● **Data for analysis**
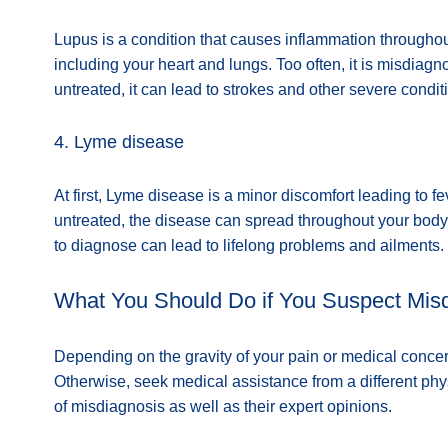
Lupus is a condition that causes inflammation throughout
including your heart and lungs. Too often, it is misdiagno
untreated, it can lead to strokes and other severe condit
4. Lyme disease
At first, Lyme disease is a minor discomfort leading to 
untreated, the disease can spread throughout your body,
to diagnose can lead to lifelong problems and ailments.
What You Should Do if You Suspect Mis
Depending on the gravity of your pain or medical conc
Otherwise, seek medical assistance from a different ph
of misdiagnosis as well as their expert opinions.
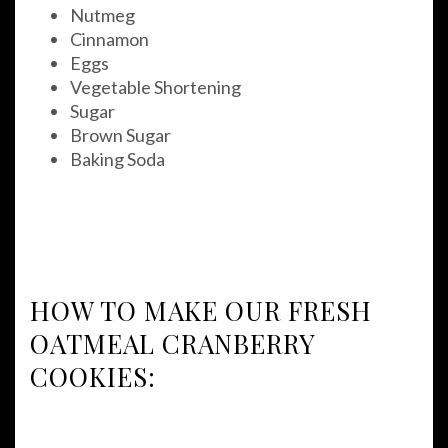
Nutmeg
Cinnamon
Eggs
Vegetable Shortening
Sugar
Brown Sugar
Baking Soda
HOW TO MAKE OUR FRESH
OATMEAL CRANBERRY
COOKIES:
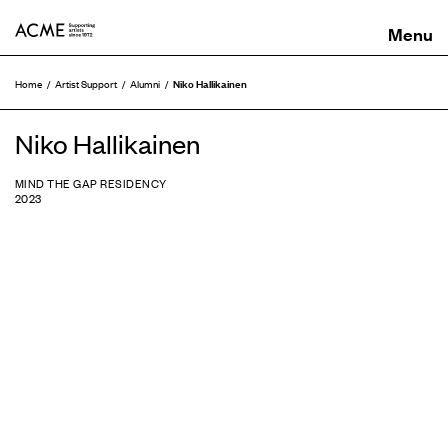
ACME
Niko Hallikainen
Home
Artist Support
Alumni
Niko Hallikainen
MIND THE GAP RESIDENCY
2023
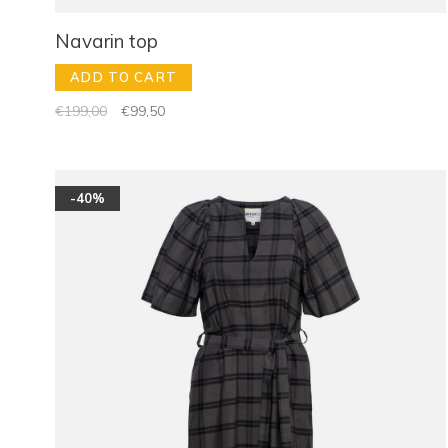
Navarin top
ADD TO CART
€199,00
€99,50
-40%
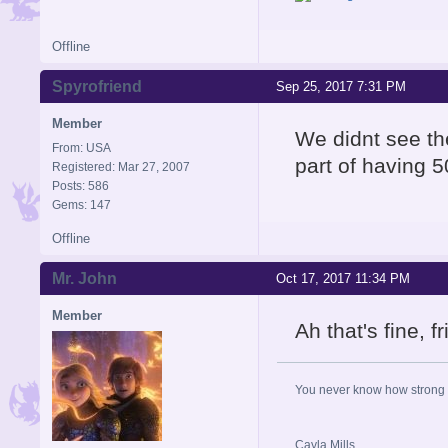
Offline
Spyrofriend
Sep 25, 2017 7:31 PM
Member
We didnt see th
From: USA
part of having 5
Registered: Mar 27, 2007
Posts: 586
Gems: 147
Offline
Mr. John
Oct 17, 2017 11:34 PM
Member
Ah that's fine, 
You never know how strong y
Cayla Mills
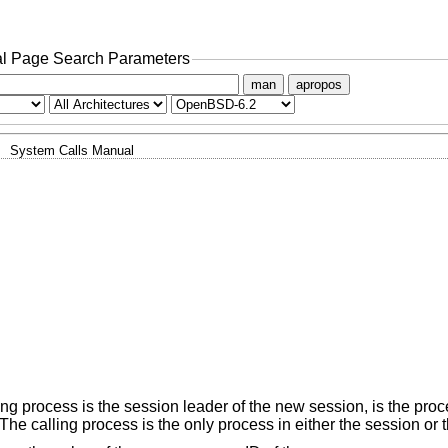
l Page Search Parameters
man
apropos
System Calls Manual
ing process is the session leader of the new session, is the pro
he calling process is the only process in either the session or 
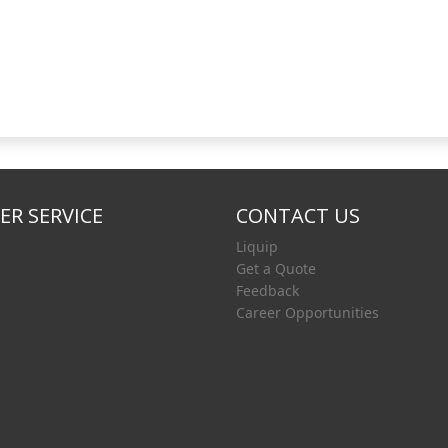
R SERVICE
CONTACT US
Liquip
Get a Quote
Feedback
Career Opportunities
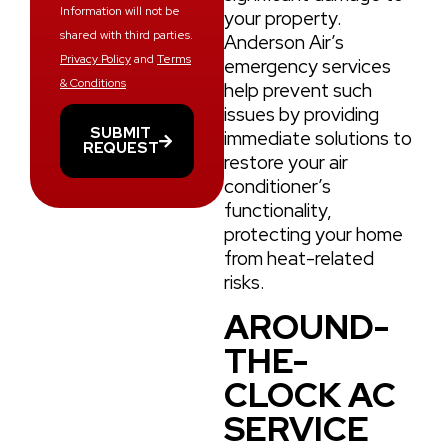
Information will not be
your property.
shared with third parties.
Anderson Air’s
Privacy Policy
and
Terms
emergency services
& Conditions
help prevent such
issues by providing
SUBMIT
immediate solutions to
REQUEST
restore your air
conditioner’s
functionality,
protecting your home
from heat-related
risks.
AROUND-
THE-
CLOCK AC
SERVICE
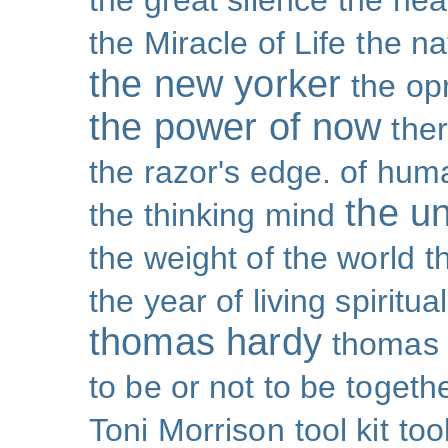
the great silence
the hea
the Miracle of Life
the na
the new yorker
the op
the power of now
the
the razor's edge. of hu
the un
the thinking mind
the weight of the world
t
the year of living spiritual
thomas hardy
thomas 
to be or not to be
togeth
Toni Morrison
tool kit
too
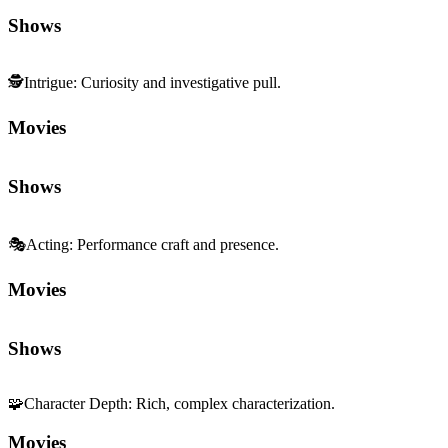
Shows
🕵️
Intrigue
:
Curiosity and investigative pull.
Movies
Shows
🎭
Acting
:
Performance craft and presence.
Movies
Shows
🧩
Character Depth
:
Rich, complex characterization.
Movies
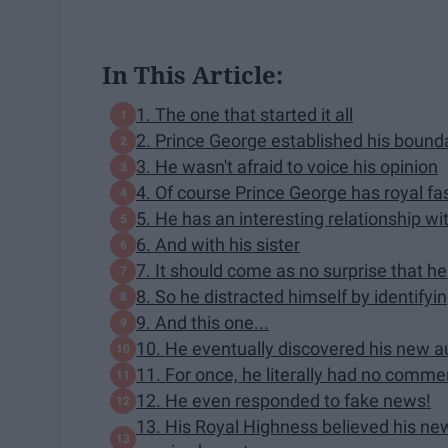
In This Article:
1. The one that started it all
2. Prince George established his bounda
3. He wasn't afraid to voice his opinion
4. Of course Prince George has royal fa
5. He has an interesting relationship w
6. And with his sister
7. It should come as no surprise that h
8. So he distracted himself by identifyi
9. And this one...
10. He eventually discovered his new aun
11. For once, he literally had no comme
12. He even responded to fake news!
13. His Royal Highness believed his ne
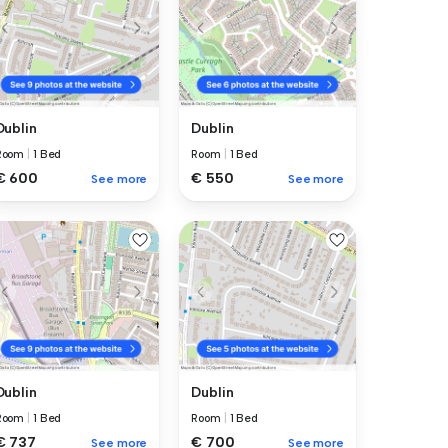
Dublin
Dublin
Room
|
1 Bed
Room
|
1 Bed
€ 600
€ 550
See more
See more
Dublin
Dublin
Room
|
1 Bed
Room
|
1 Bed
€ 737
€ 700
See more
See more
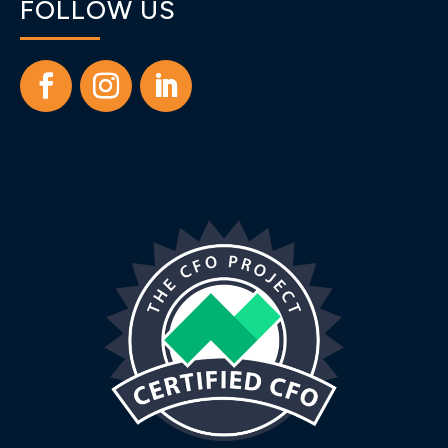
FOLLOW US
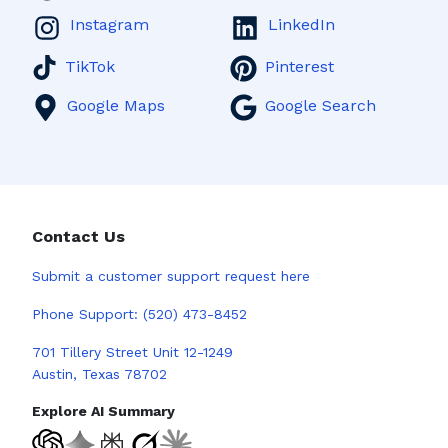
Instagram
LinkedIn
TikTok
Pinterest
Google Maps
Google Search
Contact Us
Submit a
customer support request here
Phone Support:
(520) 473-8452
701 Tillery Street Unit 12-1249
Austin, Texas 78702
Explore AI Summary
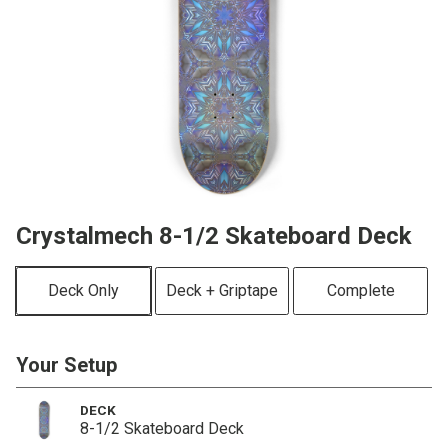
Crystalmech 8-1/2 Skateboard Deck
Deck Only
Deck + Griptape
Complete
Your Setup
DECK
8-1/2 Skateboard Deck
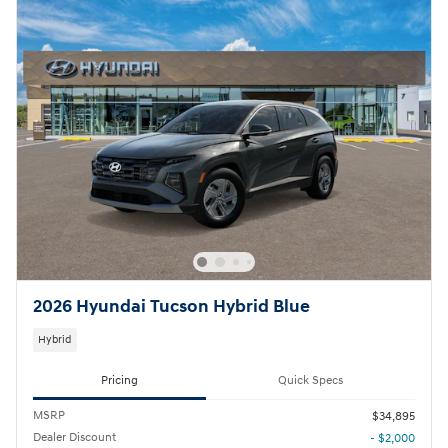
2026 Hyundai Tucson Hybrid Blue
Hybrid
Pricing
Quick Specs
MSRP
$34,895
Dealer Discount
- $2,000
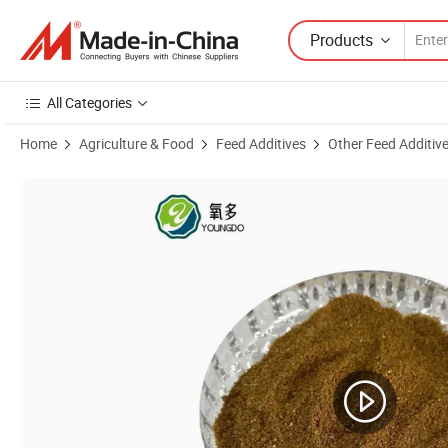
Products
All Categories
Home
Agriculture & Food
Feed Additives
Other Feed Additiv
Product Images of Maize Ddgs Distillers Dried Grains with Solubles (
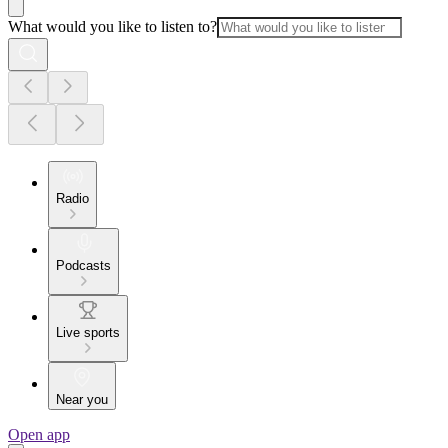
What would you like to listen to?
Radio
Podcasts
Live sports
Near you
Open app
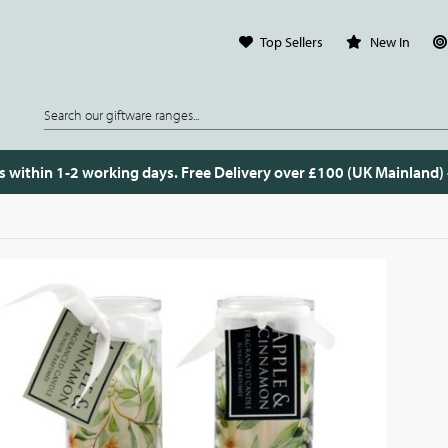
Top Sellers
New In
s within 1-2 working days. Free Delivery over £100 (UK Mainland)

● **What is expected**
In the copy, include all records verbatim but no images.

● **Written response**
Lupus is a condition that causes inflammation throughout
including your heart and lungs. Too often, it is misdiagno
untreated, it can lead to strokes and other severe condit
4. Lyme disease
At first, Lyme disease is a minor discomfort leading to 
untreated, the disease can spread throughout your body,
to diagnose can lead to lifelong problems and ailments.
What You Should Do if You Suspect Mis
Depending on the gravity of your pain or medical conc
Otherwise, seek medical assistance from a different ph
of misdiagnosis as well as their expert opinions.
Nutmeg
Cinnamon
Eggs
Vegetable Shortening
Sugar
Brown Sugar
Baking Soda
HOW TO MAKE OUR FRESH
OATMEAL CRANBERRY
COOKIES:
ACME
Niko Hallikainen
Home
Artist Support
Alumni
Niko Hallikainen
MIND THE GAP RESIDENCY
2023
Navarin top
ADD TO CART
€199,00
€99,50
-40%
Offline
Spyrofriend
Sep 25, 2017 7:31 PM
Member
We didnt see th
From: USA
part of having 5
Registered: Mar 27, 2007
Posts: 586
Gems: 147
Offline
Mr. John
Oct 17, 2017 11:34 PM
Member
Ah that's fine, 
You never know how strong y
Cayla Mills
l Page Search Parameters
man
apropos
System Calls Manual
ing process is the session leader of the new session, is the pro
he calling process is the only process in either the session or 
R SERVICE
CONTACT US
Liquip
Get a Quote
Feedback
Career Opportunities
Information will not be
your property.
shared with third parties.
Anderson Air’s
Privacy Policy
and
Terms
emergency services
& Conditions
help prevent such
issues by providing
SUBMIT
immediate solutions to
REQUEST
restore your air
conditioner’s
functionality,
protecting your home
from heat-related
risks.
AROUND-
THE-
CLOCK AC
SERVICE
the great silence
the hea
the Miracle of Life
the na
the new yorker
the op
the power of now
the
the razor's edge. of hu
the un
the thinking mind
the weight of the world
t
the year of living spiritual
thomas hardy
thomas 
to be or not to be
togeth
Toni Morrison
tool kit
too
Shows
🕵️
Intrigue
:
Curiosity and investigative pull.
Movies
Shows
🎭
Acting
:
Performance craft and presence.
Movies
Shows
🧩
Character Depth
:
Rich, complex characterization.
Movies
In This Article:
1. The one that started it all
2. Prince George established his bounda
3. He wasn't afraid to voice his opinion
4. Of course Prince George has royal fa
5. He has an interesting relationship w
6. And with his sister
7. It should come as no surprise that h
8. So he distracted himself by identifyi
9. And this one...
10. He eventually discovered his new aun
11. For once, he literally had no comme
12. He even responded to fake news!
13. His Royal Highness believed his ne
Dublin
Dublin
Room
|
1 Bed
Room
|
1 Bed
€ 600
€ 550
See more
See more
Dublin
Dublin
Room
|
1 Bed
Room
|
1 Bed
€ 737
€ 700
See more
See more
FOLLOW US
Instagram
LinkedIn
TikTok
Pinterest
Google Maps
Google Search
Contact Us
Submit a
customer support request here
Phone Support:
(520) 473-8452
701 Tillery Street Unit 12-1249
Austin, Texas 78702
Explore AI Summary
Crystalmech 8-1/2 Skateboard Deck
Deck Only
Deck + Griptape
Complete
Your Setup
DECK
8-1/2 Skateboard Deck
2026 Hyundai Tucson Hybrid Blue
Hybrid
Pricing
Quick Specs
MSRP
$34,895
Dealer Discount
- $2,000
Products
All Categories
Home
Agriculture & Food
Feed Additives
Other Feed Additiv
Product Images of Maize Ddgs Distillers Dried Grains with Solubles (
What would you like to listen to?
Radio
Podcasts
Live sports
Near you
Open app
Top Sellers
New In
s within 1-2 working days. Free Delivery over £100 (UK Mainland)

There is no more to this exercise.